Goulburn developer Rodney Thompson and builder Dale Cummins, and Canberra architect Hugh Gordon, are consulting with various groups on the project before submitting plans for council approval. Eight single storey and 33 double-storey townhouses are proposed.
The RiotACT.com reported in March the large site bounded by Lagoon Street and Fenwick Crescent was previously targeted as a potential Woolworths supermarket site. At one stage eight character homes, including Goulburn’s only double-story weatherboard home, were included.
Those homes have been purchased separately. This residential development will sit mostly on the former Fenwick Crescent bowling greens, which have been unused for many years.
Mr Thompson has developed supermarkets and service stations for Woolworths in Canberra and southern NSW. He developed the new Caltex Service Station and Red Rooster at South Goulburn that sold for $4.5 million in June. The developers paid $1.725 million for this site and Mr Thompson says building a residential development will make a nice change.
The new homes, priced from $280,000 to the high $500,000s, should take about 12 months to be completed, or could be staged, depending on the market take up.
Mr Gordon says the mix of housing will include one-bedroom dwellings with a study for adaptable and elderly living and larger, two to three between two-storey dwellings, all with court yards, orientated as far as possible to the north for solar access, and balconies on the upper floor.
One section will overlook tennis courts, and a path will lead through the buildings to the courts, where the developer is providing car parking and landscaping.
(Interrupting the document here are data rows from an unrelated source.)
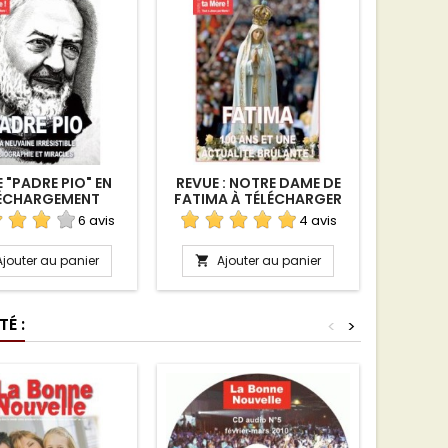
 "PADRE PIO" EN
REVUE : NOTRE DAME DE
REVUE
ÉCHARGEMENT
FATIMA À TÉLÉCHARGER
L
TÉL
6 avis
4 avis
Ajouter au panier
Ajouter au panier
A


É :
<
>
Goulburn Heritage Group has met the proponents and believes the project is well suited to the site.
“It is not too crowded and has a variety of unit designs making maximum use of northern and eastern aspects,’’ spokesman David Penalver says. “The layout is simple with no ‘dead ends’.’’
An architect, Mr Penalver says the steeply pitched roofs are excellent and suggests some upper attic roof spaces internally, and several other design changes which Mr Gordon says will be considered.
The designs are aimed to appeal to young families, young professionals, downsizers who want to live in the heart of the city, investors, adaptable living for the elderly and retirees.
Mr Gordon said the developers wanted to make an impression with the development, one of the first of its type for Goulburn.
“They don’t want them to be brick boxes, they are willing to pay for a bit of architecture, which is good news.”
Town houses are often described as the “missing middle” in Sydney and Canberra housing markets, and the NSW Government has been encouraging more affordable townhouses in rural areas, according to Mr Gordon.
“It creates an affordable alternative to apartments, and rather than apartments often being on upper levels without their own garden, in the townhouse model, everyone can have their own bit of earth, a landscaped courtyard at ground level,” he says.
“Having a shared party wall actually improves the thermal performance of a building, because you have a conditioned space next to you rather than a wall to the outside elements. So they actually are very thermally efficient as well,” Mr Gordon says.